Ocean Circulation Modeling in Support of ECOHAB PNW

Michael Foreman1, Emanuele Di Lorenzo2, Barbara Hickey3, and Amy MacFadyen4

1 Institute of Ocean Sciences, Sidney B.C., V8L 4B2, Canada. E-mail: foremanm@dfo-mpo.gc.ca
2Scripps Institution of Oceanography, La Jolla, 92093-0224, USA. Email: edl@ucsd.edu
3School of Oceanography, University of Washington, Seattle, 98195-07940, USA. Email: bhickey@u.washington.edu
4School of Oceanography, University of Washington, Seattle, 98195-07940, USA. Email: amoreena@ocean.washington.edu

Recent studies suggest that the Juan de Fuca Eddy, a seasonal nutrient-rich retentive feature off the Washington and British Columbia coasts, may be an initiation site for the toxigenic phytoplankton Pseudo-nitzschia that impact shellfish along the Washington coast.
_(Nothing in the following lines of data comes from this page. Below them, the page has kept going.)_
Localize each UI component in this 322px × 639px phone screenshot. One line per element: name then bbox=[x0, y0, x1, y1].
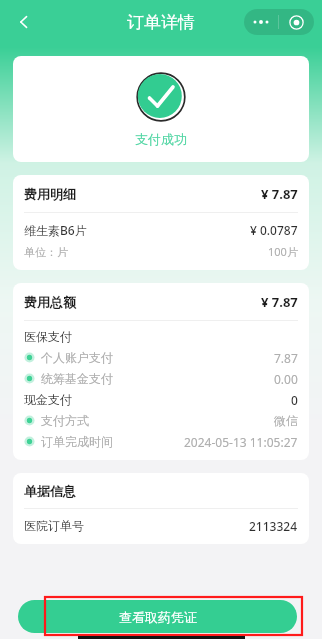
staticText: ¥ 7.87 bbox=[261, 293, 298, 311]
staticText: 7.87 bbox=[274, 350, 298, 366]
staticText: 统筹基金支付 bbox=[41, 371, 113, 386]
button[interactable]: More bbox=[244, 9, 278, 35]
button[interactable]: Back bbox=[6, 4, 42, 40]
staticText: 微信 bbox=[274, 413, 298, 428]
staticText: 个人账户支付 bbox=[41, 350, 113, 365]
staticText: 100片 bbox=[268, 244, 298, 259]
staticText: 维生素B6片 bbox=[24, 222, 87, 238]
staticText: 0.00 bbox=[274, 371, 298, 387]
staticText: 支付成功 bbox=[135, 131, 187, 147]
staticText: 费用总额 bbox=[24, 294, 76, 310]
staticText: 2024-05-13 11:05:27 bbox=[184, 434, 298, 450]
staticText: ¥ 7.87 bbox=[261, 185, 298, 203]
staticText: 单据信息 bbox=[24, 483, 76, 499]
staticText: 单位：片 bbox=[24, 245, 68, 259]
staticText: 支付方式 bbox=[41, 413, 89, 428]
button[interactable]: 查看取药凭证 bbox=[18, 600, 297, 633]
staticText: 费用明细 bbox=[24, 186, 76, 202]
staticText: ¥ 0.0787 bbox=[250, 222, 298, 238]
staticText: 订单详情 bbox=[127, 12, 195, 33]
staticText: 查看取药凭证 bbox=[119, 609, 197, 625]
staticText: 订单完成时间 bbox=[41, 434, 113, 449]
staticText: 医院订单号 bbox=[24, 518, 84, 533]
staticText: 2113324 bbox=[249, 518, 298, 534]
button[interactable]: Close bbox=[279, 9, 314, 35]
staticText: 0 bbox=[291, 392, 298, 408]
staticText: 现金支付 bbox=[24, 392, 72, 407]
staticText: 医保支付 bbox=[24, 329, 72, 344]
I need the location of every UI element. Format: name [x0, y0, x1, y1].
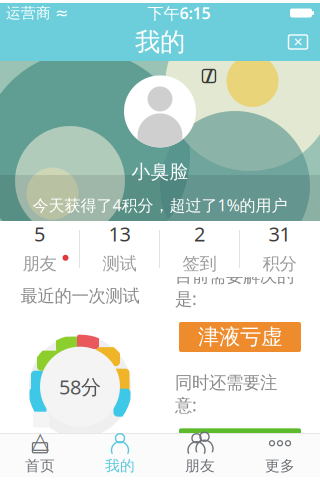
button[interactable]: 我的: [80, 434, 160, 477]
staticText: 最近的一次测试: [20, 285, 140, 307]
button[interactable]: 31: [240, 221, 320, 277]
staticText: 同时还需要注意:: [175, 372, 277, 416]
button[interactable]: Messages: [276, 23, 320, 61]
button[interactable]: 13: [80, 221, 160, 277]
staticText: 小臭脸: [132, 160, 188, 183]
staticText: 签到: [182, 253, 216, 274]
staticText: 58分: [59, 373, 101, 400]
staticText: 积分: [262, 253, 296, 274]
staticText: ✕: [293, 35, 303, 49]
staticText: 气虚: [219, 430, 261, 456]
button[interactable]: 2: [160, 221, 240, 277]
staticText: 目前需要解决的是:: [175, 266, 294, 310]
staticText: 31: [268, 221, 290, 247]
staticText: 今天获得了4积分，超过了1%的用户: [32, 194, 288, 216]
staticText: 我的: [105, 457, 135, 475]
button[interactable]: 5: [0, 221, 80, 277]
button[interactable]: Edit profile: [192, 61, 226, 91]
button[interactable]: 更多: [240, 434, 320, 477]
button[interactable]: 津液亏虚: [179, 322, 301, 352]
staticText: 13: [108, 221, 130, 247]
staticText: 首页: [25, 457, 55, 475]
staticText: 下午6:15: [148, 2, 210, 24]
staticText: /: [206, 64, 212, 88]
staticText: △: [32, 427, 48, 453]
button[interactable]: △: [0, 434, 80, 477]
staticText: 朋友: [22, 253, 56, 274]
button[interactable]: 气虚: [179, 428, 301, 458]
staticText: 5: [34, 221, 45, 247]
button[interactable]: 朋友: [160, 434, 240, 477]
staticText: 测试: [102, 253, 136, 274]
staticText: 朋友: [185, 457, 215, 475]
staticText: 津液亏虚: [198, 324, 282, 350]
staticText: 我的: [135, 26, 185, 58]
staticText: ≈: [55, 4, 68, 22]
staticText: 更多: [265, 457, 295, 475]
staticText: 2: [194, 221, 205, 247]
staticText: 运营商: [6, 4, 51, 22]
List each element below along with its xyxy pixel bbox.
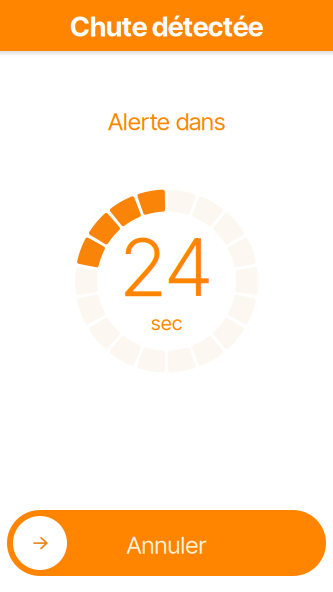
staticText: 24 (120, 219, 213, 315)
staticText: sec (151, 311, 182, 335)
staticText: Annuler (126, 530, 206, 560)
button[interactable]: Annuler (7, 510, 326, 576)
staticText: Chute détectée (70, 10, 263, 43)
staticText: Alerte dans (108, 107, 225, 136)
As part of ECOHAB PNW, a project funded by the Ecology and Oceanography of Harmful Algal Blooms program, two ocean circulation models, ROMS and ELCIRC, have been used i) to conduct process studies into the mechanisms underlying the generation and collapse of the eddy and, ii) to simulate the ocean circulation during a three-week cruise in June 2003. During this cruise, two periods of upwelling winds which supported the eddy were separated by a downwelling storm which caused the eddy to collapse. In this presentation, we will discuss the eddy generation dynamics and demonstrate via comparisons with ship-board ADCP and mooring observations that the model has successfully reproduced the June 2003 ocean circulation.